Four More Topics

Looks like I am late to the party on the four additional topics. Some of the ones that I have chosen have already been discussed, but here they are:

Creep Factor – I think something on people’s creep factor and how they have changed over time would be helpful for this. Some companies (and people) seem to have some trouble with this and it might be helpful to see where it is now and where it was a long time ago. Also in this section, we could reassure our clients that all of the information that we are gaining is information that the individual has decided to share on their own. It’s not like we’re going through phone records, credit card receipts and the like.

Examples – I am a HUGE proponent of examples, especially when we are talking about things that clearly not a lot of people understand. I was thinking we should have some examples of what is currently being done with open graph. What companies have tried it, how its worked, etc. My thinking is that once people see a real-life example, they may be more willing to listen (and even excited to listen) about the ways we have come up with for them to use the information.

Definition of Permeable Data Sources, Open Graph – I’m not talking about a glossary or anything, but I think explaining what it is we will be referring to for the rest of the package would be helpful.

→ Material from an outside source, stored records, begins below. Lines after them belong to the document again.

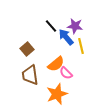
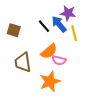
black line: (51, 26) -> (44, 26), moved
brown square: (27, 49) -> (14, 30), moved, turned -32
pink semicircle: (66, 73) -> (59, 60), turned -32

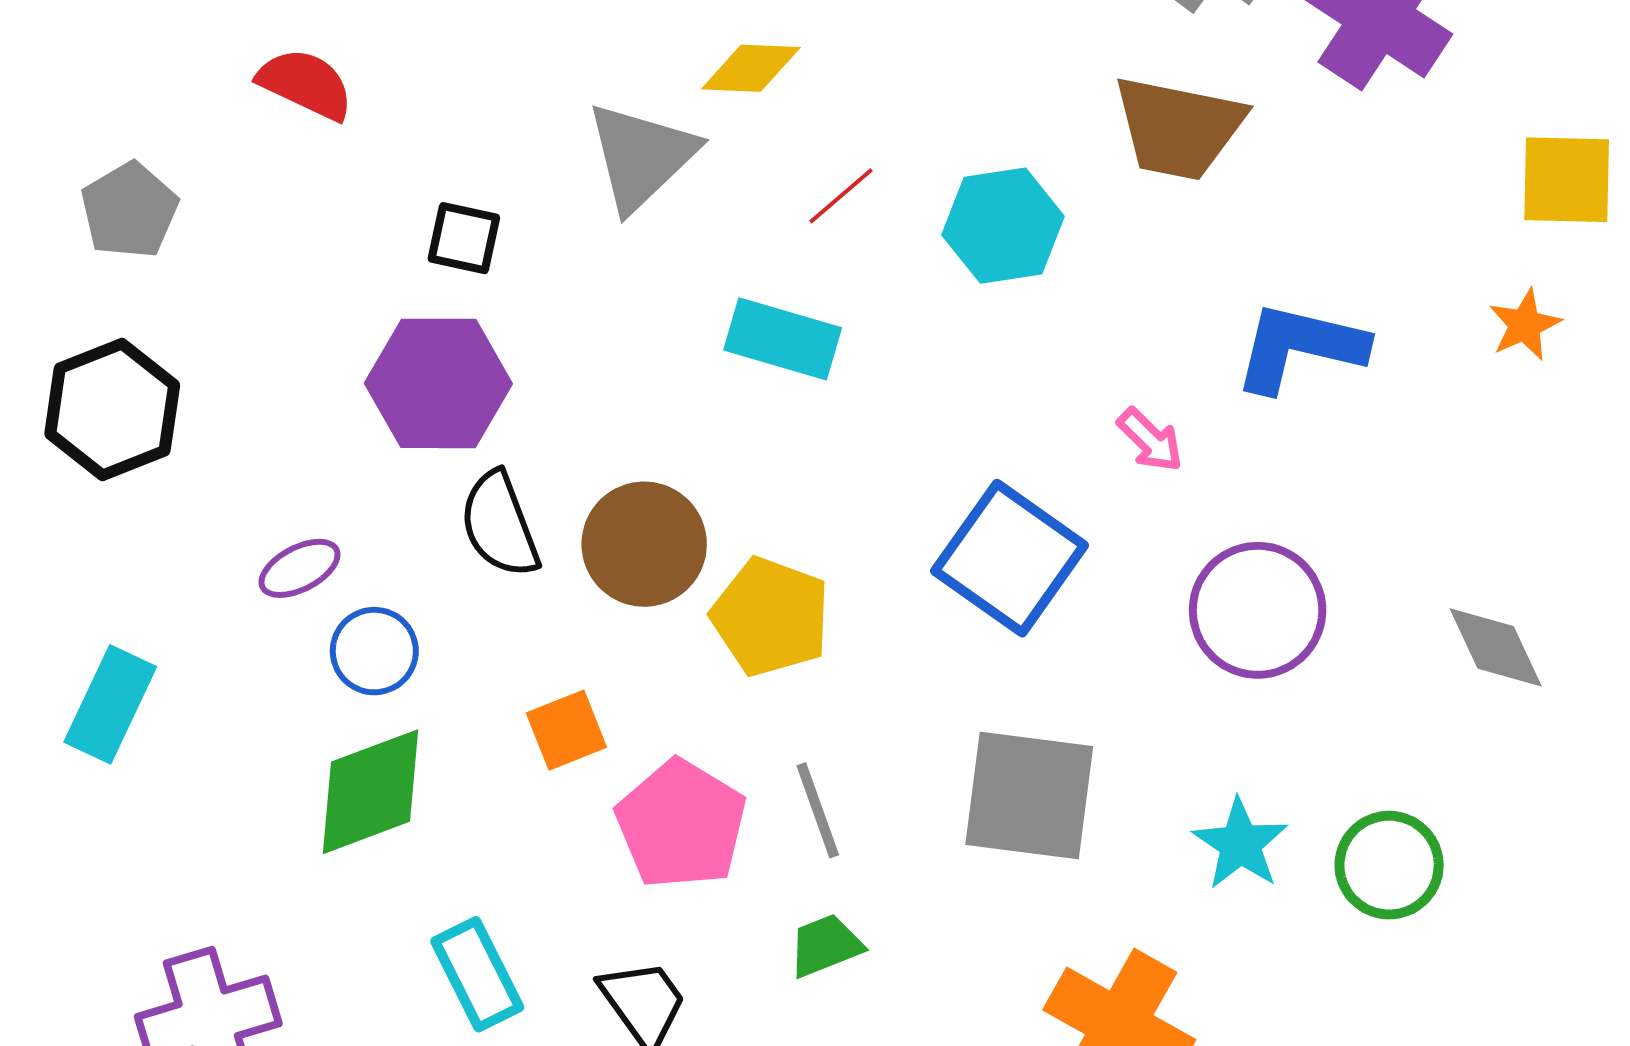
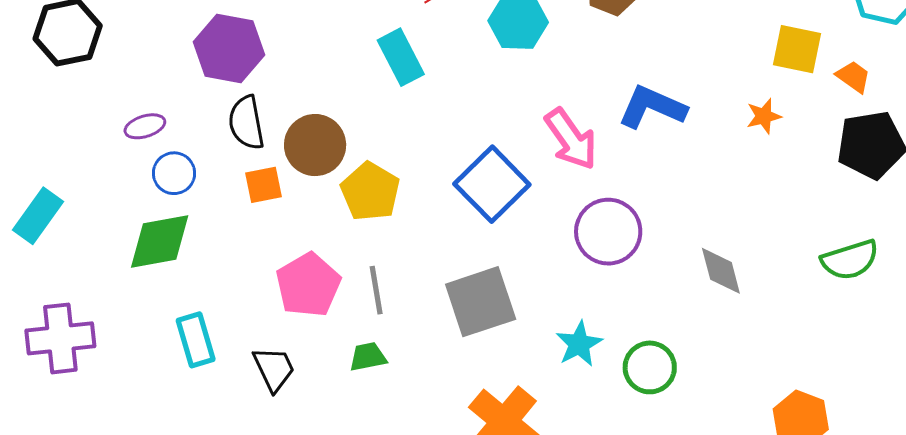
cyan rectangle: (783, 339) -> (401, 57), turned 36
pink arrow: (1150, 440) -> (571, 139), size x1.8
cyan rectangle: (110, 704) -> (38, 216), moved
orange square: (566, 730) -> (263, 185), moved
gray square: (1029, 796) -> (481, 302), turned -36

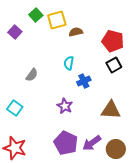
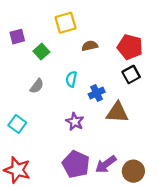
green square: (36, 15) -> (41, 52), moved
purple square: (15, 32) -> (17, 37), turned 32
brown semicircle: (76, 32) -> (90, 46), moved
cyan semicircle: (69, 63) -> (71, 79), moved
brown triangle: (111, 110) -> (117, 112), moved

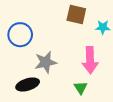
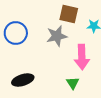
gray star: (46, 62) -> (57, 36), moved

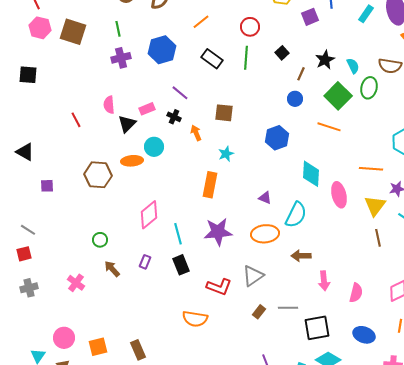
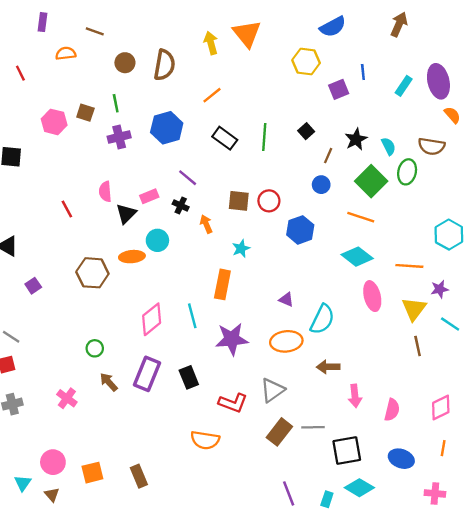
red circle: (250, 27) -> (269, 201), moved
pink hexagon: (40, 28) -> (54, 122), moved
brown square: (73, 32) -> (85, 113), moved, size x0.6
cyan diamond: (311, 174) -> (357, 257), moved, turned -56
purple square: (47, 186) -> (33, 286), turned -32
cyan line: (178, 234) -> (192, 316), moved
purple rectangle: (145, 262) -> (147, 374), size x2.0
brown rectangle: (259, 312) -> (279, 432), size x1.6

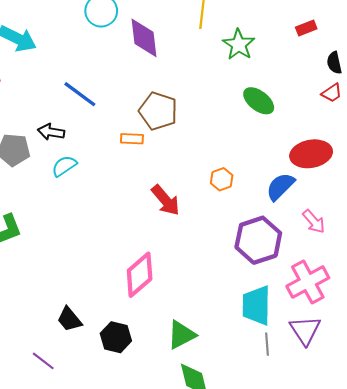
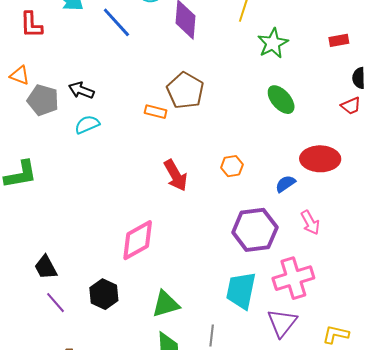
blue line: (80, 94) -> (116, 22), moved
blue semicircle: (280, 187) -> (285, 184), size x0.7
black trapezoid: (69, 319) -> (46, 267), moved
gray line: (267, 344) -> (212, 336), moved
purple line: (43, 361) -> (56, 303), moved

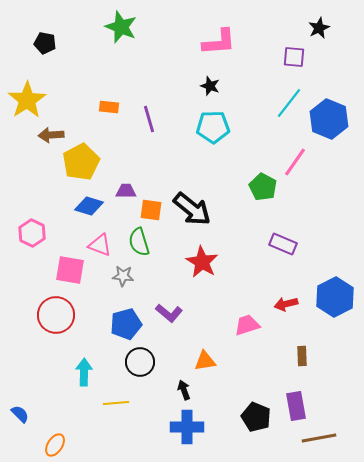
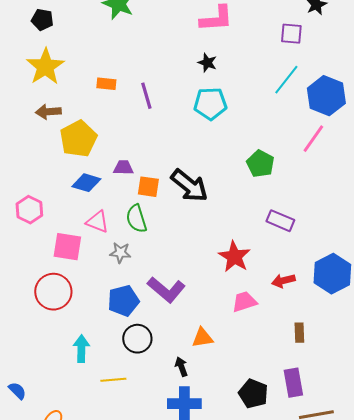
yellow star: (27, 100) -> (45, 67), moved
pink line: (295, 162) -> (313, 139), moved
red star: (202, 262) -> (234, 257), moved
purple L-shape: (169, 313) -> (166, 290), size x1.4

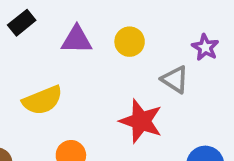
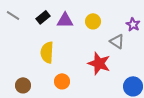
black rectangle: (22, 23) -> (43, 17), moved
yellow semicircle: (43, 100) -> (47, 52), turned 115

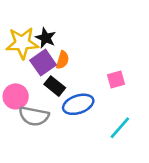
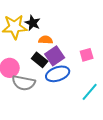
orange semicircle: (63, 60) -> (46, 40), turned -104
purple square: (43, 63) -> (55, 56), moved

Moneyball Approach – I was thinking about something like this and I think Jackie summed it up the best so I will defer to her on this one. I know, for me, it was nice reading something that had to do with changing the way things are done.

Other Topics to Include

I like everyone ideas on the additional four chapters. Sometimes procrastination has its advantages. Believe it or not these are the four topics I was going to think of before you all did.

1. Types of data – a explanation of different types of data, why they are important and how each type is used/can be used

2. Competition – how other companies are using this data already, good examples and bad examples of companies

3. Personalization – definitely  important to include, like Jackie said we may want to look at the difference between having the data and using the data effectively, include examples.

4. Future Technology – I agree with Ben it’s necessary to include where big data is going and what could be expected for the future.


Another four topics…

So far, it looks like there are some good ideas out there.  Some of the following ideas may overlap with others that have already been posted, but I think we’ll find a consensus amongst the class once we’ve all posted our ideas.  So here goes:

1. The evolution of sharing (i.e. pushing the creep factor):  While I think many company representatives might be excited about the possibilities of this new technology, some of our data methods may be off-putting.  For me, some context could help alleviate any stress about this.  We’ve talked a lot in class about the creep factor and how social media is constantly pushing the envelope as to what people are willing and not so willing to share in the public domain.  That being said, a quick piece on the historical evolution of more and more sharing might help put those who have a “creep factor” problem at ease.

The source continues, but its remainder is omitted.